Since the UK was humiliatingly dumped out of the ERM in 1992, governments have been pursuing a macro-economic policy aimed at creating a stable environment for business, ending the boom-bust cycles which had done so much to undermine performance. Central to this objective has been the control of inflation.
The rise of 0.7% in GDP in the final three months of 2004 made it 50 consecutive quarters of sustained growth since the last recession ended in 1992. This owes much to the fact that inflation has remained remarkably low. Anyone who remembers the double-digit inflation days of the 1970s and 1980s must find it hard to believe that in terms of the official measure, the Consumer Price Index (CPI), inflation in Britain has been 3% or less since 1992. For the last eight years the annual rate has been less than 2%.
Responsibility for sustaining low inflation now rests with the Bank of England’s Monetary Policy Committee (MPC), and base rate is the policy tool at its disposal. Just over a year ago, the Chancellor changed the rules. Rather than telling the MPC to keep inflation within 1% point of 2.5%, measured on the Retail Prices Index, he now wants price increases to be held within 1% point of 2%, but on the CPI. This difference is in the methodology used to aggregate the data, and the fact that the CPI excludes housing depreciation and Council Tax. Over the long term, the CPI has been around 0.8 percentage points lower than the RPI measure used by the MPC.
Because changes in interest rates are determined by movements in prices, it is worth considering whether it has been good luck or good management that led to the long period of low inflation. Since, at the end of 2004, annual CPI inflation was only 1.6%, it might seem alarmist to talk about more interest rate rises to counter inflation. But some of the factors that contributed most to the weak price trends during the past few years are now starting to change.
A breakdown of the CPI into its component categories reveals that it has been the prices of goods rather than services that have slowed rises in the overall index.

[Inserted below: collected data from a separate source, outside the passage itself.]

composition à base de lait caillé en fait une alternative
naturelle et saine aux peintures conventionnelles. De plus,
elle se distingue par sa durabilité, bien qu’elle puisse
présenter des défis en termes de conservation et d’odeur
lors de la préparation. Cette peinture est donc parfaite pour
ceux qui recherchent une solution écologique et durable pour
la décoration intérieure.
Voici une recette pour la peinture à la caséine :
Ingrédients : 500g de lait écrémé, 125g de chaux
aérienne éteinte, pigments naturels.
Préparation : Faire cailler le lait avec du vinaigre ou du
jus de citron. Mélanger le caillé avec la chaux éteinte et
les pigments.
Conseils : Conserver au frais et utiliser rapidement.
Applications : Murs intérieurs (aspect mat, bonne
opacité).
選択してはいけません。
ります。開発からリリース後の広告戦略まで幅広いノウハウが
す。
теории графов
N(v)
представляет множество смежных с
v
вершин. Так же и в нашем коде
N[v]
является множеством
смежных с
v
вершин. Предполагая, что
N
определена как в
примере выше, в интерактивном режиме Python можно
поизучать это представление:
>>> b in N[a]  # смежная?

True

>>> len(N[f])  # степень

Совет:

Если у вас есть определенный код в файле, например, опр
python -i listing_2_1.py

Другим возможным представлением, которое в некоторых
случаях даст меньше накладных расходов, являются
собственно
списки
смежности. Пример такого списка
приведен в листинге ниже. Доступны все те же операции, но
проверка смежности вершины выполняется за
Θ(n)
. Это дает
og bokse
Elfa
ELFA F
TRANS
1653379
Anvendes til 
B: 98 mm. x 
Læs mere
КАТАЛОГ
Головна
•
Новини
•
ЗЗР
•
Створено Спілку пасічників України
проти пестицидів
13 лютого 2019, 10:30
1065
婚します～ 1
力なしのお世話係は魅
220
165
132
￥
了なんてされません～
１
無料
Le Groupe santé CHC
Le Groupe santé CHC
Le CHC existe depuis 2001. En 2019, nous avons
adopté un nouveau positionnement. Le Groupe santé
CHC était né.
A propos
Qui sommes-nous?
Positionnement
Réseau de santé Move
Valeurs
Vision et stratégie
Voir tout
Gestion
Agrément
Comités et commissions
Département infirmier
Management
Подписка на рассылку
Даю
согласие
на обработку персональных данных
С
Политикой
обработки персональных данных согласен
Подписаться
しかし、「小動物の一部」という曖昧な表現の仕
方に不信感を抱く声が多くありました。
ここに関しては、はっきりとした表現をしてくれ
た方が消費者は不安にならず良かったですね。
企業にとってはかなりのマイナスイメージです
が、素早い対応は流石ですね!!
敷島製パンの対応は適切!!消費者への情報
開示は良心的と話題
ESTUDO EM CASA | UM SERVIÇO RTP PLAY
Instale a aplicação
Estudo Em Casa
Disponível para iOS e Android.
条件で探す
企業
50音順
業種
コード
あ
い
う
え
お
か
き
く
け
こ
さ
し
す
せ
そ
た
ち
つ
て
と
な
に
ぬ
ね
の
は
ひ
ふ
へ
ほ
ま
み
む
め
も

Consumer goods sold in the UK are produced either in the UK, or imported and it has been the import price inflation which has been negative for much of the past five years and helped to underpin low inflation. Although price pressures were weak in the late 1990s and up to mid-2002, there is now a pick-up in annual inflation rate of domestically-produced goods.
Clearly, some of the lower import prices can be explained not only by exchange rate movements, but also by a switch to lower cost suppliers. Stable retail margins also helped to keep price increases down. The fact that the MPC undershot the inflation target in the late 1990s had more to do with wrong exchange rate forecasts than a deflationary bias.
There is, however, some doubt as to whether these factors will continue to sustain inflation at rates below 2% without some further help from the policymakers. Import prices are unlikely to be so helpful going forward. The strengthening world economy means an upturn in the volume of internationally-traded goods with prices rising. There are already signs that prices of goods coming into the UK have stopped falling, while others are edging up.
Prices of domestically-produced goods have been rising for several years. In the second half of 2004, UK manufacturers output prices rose by just over 3%, while the cost of the material and fuels purchased jumped by close on 6%. Both these inflation rates doubled in 12 months, which points to higher prices this year, unless manufacturers or retailers are prepared to squeeze margins further. When wage pressure is factored in, the MPC’s nervousness about future price trends becomes understandable. The two offsetting factors which might ease the price pressures are productivity growth and the intensity of competition in many product markets, but the relief they are likely to bring is limited.
This is not to imply that consumer price inflation is going to jump back to the sort of rates last seen in the late 1980s. Rather, it is suggesting that if prices of manufactured goods (imported and domestically produced) have turned and are now rising alongside the usual inflation in services, the overall rate will be close to the 2% target. This is perfectly consistent with an economy that has been growing above trend for a year or more and explains why the MPC will not be relaxed just because the CPI is currently running at 1.6%.